#### [Exercise requirements]
Every line in the records below with the string "search" is to be copied out.
┄┄┄┄┄┄┄┄┄┄
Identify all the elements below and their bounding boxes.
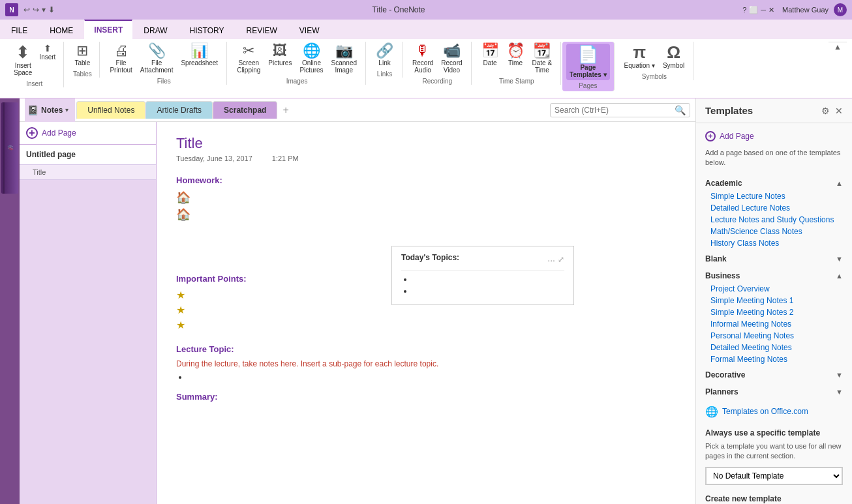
academic-items: Simple Lecture Notes Detailed Lecture No… bbox=[705, 190, 843, 249]
window-title: Title - OneNote bbox=[55, 5, 742, 14]
tab-article-drafts[interactable]: Article Drafts bbox=[145, 101, 213, 119]
template-project-overview[interactable]: Project Overview bbox=[710, 283, 843, 295]
template-select[interactable]: No Default Template bbox=[706, 467, 842, 484]
decorative-section-header[interactable]: Decorative ▼ bbox=[705, 368, 843, 382]
lecture-topic-label: Lecture Topic: bbox=[176, 344, 676, 354]
blank-label: Blank bbox=[705, 254, 727, 263]
template-simple-lecture-notes[interactable]: Simple Lecture Notes bbox=[710, 190, 843, 202]
template-detailed-lecture-notes[interactable]: Detailed Lecture Notes bbox=[710, 202, 843, 214]
blank-chevron: ▼ bbox=[836, 255, 843, 263]
close-icon[interactable]: ✕ bbox=[768, 6, 774, 14]
template-informal-meeting[interactable]: Informal Meeting Notes bbox=[710, 318, 843, 330]
insert-group: ⬍ InsertSpace ⬆ Insert Insert bbox=[5, 42, 64, 87]
symbol-button[interactable]: Ω Symbol bbox=[660, 42, 688, 71]
help-icon[interactable]: ? bbox=[742, 6, 746, 14]
tab-unfiled-notes[interactable]: Unfiled Notes bbox=[76, 101, 145, 119]
date-button[interactable]: 📅 Date bbox=[478, 42, 502, 68]
planners-section-header[interactable]: Planners ▼ bbox=[705, 385, 843, 399]
topics-box-header: Today's Topics: bbox=[401, 253, 459, 262]
template-math-science-notes[interactable]: Math/Science Class Notes bbox=[710, 226, 843, 237]
spreadsheet-button[interactable]: 📊 Spreadsheet bbox=[177, 42, 221, 68]
user-avatar[interactable]: M bbox=[834, 3, 847, 16]
insert-space-button[interactable]: ⬍ InsertSpace bbox=[10, 42, 35, 78]
template-formal-meeting[interactable]: Formal Meeting Notes bbox=[710, 353, 843, 365]
online-pictures-button[interactable]: 🌐 OnlinePictures bbox=[296, 42, 326, 76]
templates-controls: ⚙ ✕ bbox=[821, 106, 843, 116]
restore-icon[interactable]: ⬜ bbox=[749, 6, 758, 14]
search-icon[interactable]: 🔍 bbox=[675, 105, 686, 115]
content-area[interactable]: Title Tuesday, June 13, 2017 1:21 PM Hom… bbox=[157, 122, 695, 504]
tab-draw[interactable]: DRAW bbox=[132, 22, 178, 39]
table-icon: ⊞ bbox=[76, 44, 88, 58]
tabs-search-bar: 📓 Notes ▾ Unfiled Notes Article Drafts S… bbox=[20, 98, 695, 122]
ribbon-collapse-button[interactable]: ▲ bbox=[829, 42, 847, 52]
templates-settings-button[interactable]: ⚙ bbox=[821, 106, 830, 116]
tab-history[interactable]: HISTORY bbox=[179, 22, 236, 39]
symbols-group-label: Symbols bbox=[642, 73, 667, 80]
template-personal-meeting[interactable]: Personal Meeting Notes bbox=[710, 330, 843, 342]
screen-clipping-button[interactable]: ✂ ScreenClipping bbox=[234, 42, 264, 76]
record-video-button[interactable]: 📹 RecordVideo bbox=[438, 42, 465, 76]
quick-access-dropdown[interactable]: ▾ bbox=[42, 5, 46, 14]
time-label: Time bbox=[508, 59, 523, 67]
add-page-template-button[interactable]: + Add Page bbox=[705, 131, 843, 141]
scanned-image-button[interactable]: 📷 ScannedImage bbox=[328, 42, 360, 76]
insert-group-label: Insert bbox=[26, 80, 42, 87]
office-link[interactable]: 🌐 Templates on Office.com bbox=[705, 406, 843, 418]
always-use-section: Always use a specific template Pick a te… bbox=[705, 428, 843, 485]
tab-scratchpad[interactable]: Scratchpad bbox=[213, 101, 277, 119]
equation-icon: π bbox=[633, 44, 646, 61]
star-2: ★ bbox=[176, 304, 676, 316]
file-attachment-icon: 📎 bbox=[148, 44, 166, 58]
page-sub-item[interactable]: Title bbox=[20, 165, 156, 180]
redo-button[interactable]: ↪ bbox=[33, 5, 39, 14]
template-simple-meeting-1[interactable]: Simple Meeting Notes 1 bbox=[710, 295, 843, 306]
page-title: Title bbox=[176, 135, 676, 152]
notebook-selector[interactable]: 📓 Notes ▾ bbox=[25, 98, 75, 122]
office-link-label[interactable]: Templates on Office.com bbox=[722, 407, 808, 416]
template-detailed-meeting[interactable]: Detailed Meeting Notes bbox=[710, 342, 843, 353]
business-section-header[interactable]: Business ▲ bbox=[705, 269, 843, 283]
topics-expand-icon[interactable]: ⤢ bbox=[558, 255, 564, 265]
pictures-button[interactable]: 🖼 Pictures bbox=[265, 42, 295, 68]
minimize-icon[interactable]: ─ bbox=[761, 6, 766, 14]
blank-section-header[interactable]: Blank ▼ bbox=[705, 252, 843, 266]
date-time-button[interactable]: 📆 Date &Time bbox=[529, 42, 556, 76]
topics-dots-icon[interactable]: ··· bbox=[547, 255, 555, 265]
planners-chevron: ▼ bbox=[836, 388, 843, 396]
templates-close-button[interactable]: ✕ bbox=[835, 106, 843, 116]
customize-icon[interactable]: ⬇ bbox=[48, 5, 55, 14]
insert-above-button[interactable]: ⬆ Insert bbox=[37, 42, 58, 62]
equation-button[interactable]: π Equation ▾ bbox=[621, 42, 658, 71]
undo-button[interactable]: ↩ bbox=[23, 5, 30, 14]
template-dropdown[interactable]: No Default Template bbox=[705, 467, 843, 485]
tab-review[interactable]: REVIEW bbox=[235, 22, 288, 39]
academic-section-header[interactable]: Academic ▲ bbox=[705, 176, 843, 190]
page-list-item[interactable]: Untitled page bbox=[20, 145, 156, 165]
add-page-button[interactable]: + Add Page bbox=[20, 122, 156, 145]
spreadsheet-icon: 📊 bbox=[190, 44, 208, 58]
table-button[interactable]: ⊞ Table bbox=[70, 42, 94, 68]
template-history-class-notes[interactable]: History Class Notes bbox=[710, 237, 843, 249]
insert-above-label: Insert bbox=[39, 53, 55, 61]
template-lecture-notes-study[interactable]: Lecture Notes and Study Questions bbox=[710, 214, 843, 226]
search-input[interactable] bbox=[555, 106, 672, 115]
file-attachment-button[interactable]: 📎 FileAttachment bbox=[137, 42, 177, 76]
tab-view[interactable]: VIEW bbox=[288, 22, 331, 39]
link-icon: 🔗 bbox=[376, 44, 393, 58]
scanned-image-icon: 📷 bbox=[335, 44, 353, 58]
link-button[interactable]: 🔗 Link bbox=[373, 42, 397, 68]
online-pictures-icon: 🌐 bbox=[303, 44, 320, 58]
file-printout-button[interactable]: 🖨 FilePrintout bbox=[106, 42, 135, 76]
screen-clipping-label: ScreenClipping bbox=[237, 59, 260, 74]
tab-file[interactable]: FILE bbox=[0, 22, 38, 39]
record-audio-button[interactable]: 🎙 RecordAudio bbox=[409, 42, 436, 76]
add-section-tab[interactable]: + bbox=[277, 102, 294, 119]
template-simple-meeting-2[interactable]: Simple Meeting Notes 2 bbox=[710, 306, 843, 318]
templates-body: + Add Page Add a page based on one of th… bbox=[696, 123, 852, 504]
tab-home[interactable]: HOME bbox=[38, 22, 84, 39]
time-button[interactable]: ⏰ Time bbox=[504, 42, 528, 68]
page-templates-button[interactable]: 📄 PageTemplates ▾ bbox=[566, 44, 610, 80]
tables-group: ⊞ Table Tables bbox=[65, 42, 100, 78]
tab-insert[interactable]: INSERT bbox=[84, 20, 132, 39]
┄┄┄┄┄┄┄┄┄┄
#### [Solution to this problem]
search-icon[interactable]: 🔍 bbox=[675, 105, 686, 115]
tabs-search-bar: 📓 Notes ▾ Unfiled Notes Article Drafts S… bbox=[20, 98, 695, 122]
search-input[interactable] bbox=[555, 106, 672, 115]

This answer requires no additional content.